_Data for this exercise:_
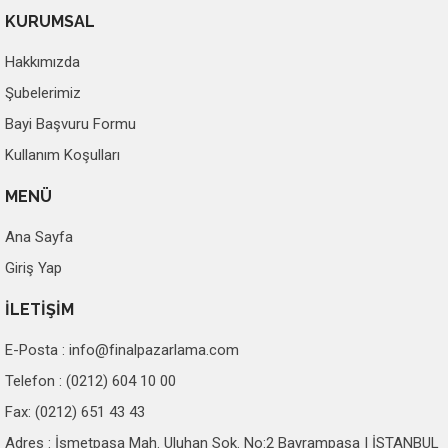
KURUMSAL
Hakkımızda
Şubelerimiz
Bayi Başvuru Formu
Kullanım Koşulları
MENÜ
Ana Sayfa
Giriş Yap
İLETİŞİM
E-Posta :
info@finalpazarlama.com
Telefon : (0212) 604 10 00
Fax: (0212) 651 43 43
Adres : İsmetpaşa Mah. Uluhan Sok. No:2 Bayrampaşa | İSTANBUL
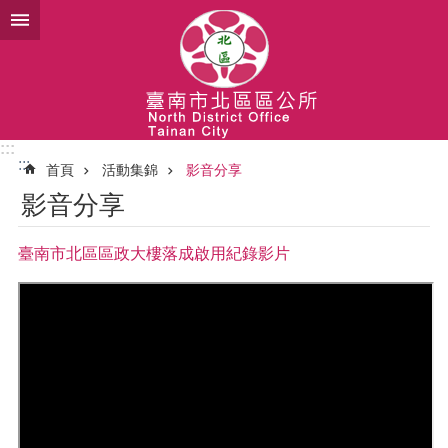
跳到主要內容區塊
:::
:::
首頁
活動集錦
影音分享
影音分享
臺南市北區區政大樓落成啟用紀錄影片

_Activity:_ Set down word for word the lines beginning with the one containing "Fax: (0212) 651 43 43" and ending with the last line of the listing, inclusive. Omit every picture.

_Written answer:_
Fax: (0212) 651 43 43
Adres : İsmetpaşa Mah. Uluhan Sok. No:2 Bayrampaşa | İSTANBUL
跳到主要內容區塊
:::
:::
首頁
活動集錦
影音分享
影音分享
臺南市北區區政大樓落成啟用紀錄影片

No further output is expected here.